■ Exercise prompt ■
Leaving out the pictures, retype the lines from the beginning of the listing through the line containing "issue=1928 air wmk=RA in sun".

■ Extracted entries ■

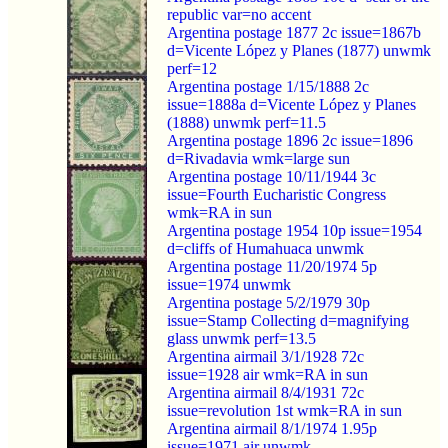
republic var=no accent
Argentina postage 1877 2c issue=1867b
d=Vicente López y Planes (1877) unwmk
perf=12
Argentina postage 1/15/1888 2c
issue=1888a d=Vicente López y Planes
(1888) unwmk perf=11.5
Argentina postage 1896 2c issue=1896
d=Rivadavia wmk=large sun
Argentina postage 10/11/1944 3c
issue=Fourth Eucharistic Congress
wmk=RA in sun
Argentina postage 1954 10p issue=1954
d=cliffs of Humahuaca unwmk
Argentina postage 11/20/1974 5p
issue=1974 unwmk
Argentina postage 5/2/1979 30p
issue=Stamp Collecting d=magnifying
glass unwmk perf=13.5
Argentina airmail 3/1/1928 72c
issue=1928 air wmk=RA in sun
Argentina airmail 8/4/1931 72c
issue=revolution 1st wmk=RA in sun
Argentina airmail 8/1/1974 1.95p
issue=1971 air unwmk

■ Solution for this task ■
republic var=no accent
Argentina postage 1877 2c issue=1867b
d=Vicente López y Planes (1877) unwmk
perf=12
Argentina postage 1/15/1888 2c
issue=1888a d=Vicente López y Planes
(1888) unwmk perf=11.5
Argentina postage 1896 2c issue=1896
d=Rivadavia wmk=large sun
Argentina postage 10/11/1944 3c
issue=Fourth Eucharistic Congress
wmk=RA in sun
Argentina postage 1954 10p issue=1954
d=cliffs of Humahuaca unwmk
Argentina postage 11/20/1974 5p
issue=1974 unwmk
Argentina postage 5/2/1979 30p
issue=Stamp Collecting d=magnifying
glass unwmk perf=13.5
Argentina airmail 3/1/1928 72c
issue=1928 air wmk=RA in sun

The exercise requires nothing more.